--- Extracted material ---
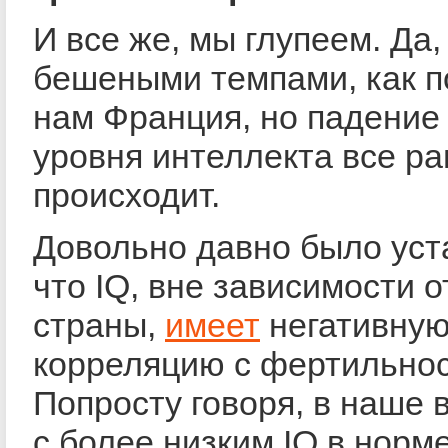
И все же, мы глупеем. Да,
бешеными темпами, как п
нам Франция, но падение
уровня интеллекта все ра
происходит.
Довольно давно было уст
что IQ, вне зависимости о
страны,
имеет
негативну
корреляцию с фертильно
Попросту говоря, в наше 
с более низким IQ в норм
--
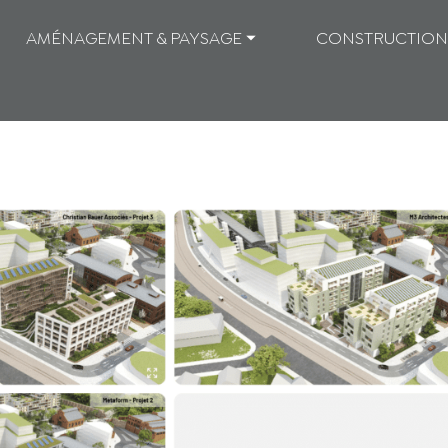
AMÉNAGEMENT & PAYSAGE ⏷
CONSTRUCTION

--- Task to carry out ---
Please give back, exactly as it stands above, the stretch from the line with "нам Франция, но падение" through the line with "с более низким IQ в норм", and no line outside it.

--- Response ---
нам Франция, но падение
уровня интеллекта все ра
происходит.
Довольно давно было уст
что IQ, вне зависимости о
страны,
имеет
негативну
корреляцию с фертильно
Попросту говоря, в наше 
с более низким IQ в норм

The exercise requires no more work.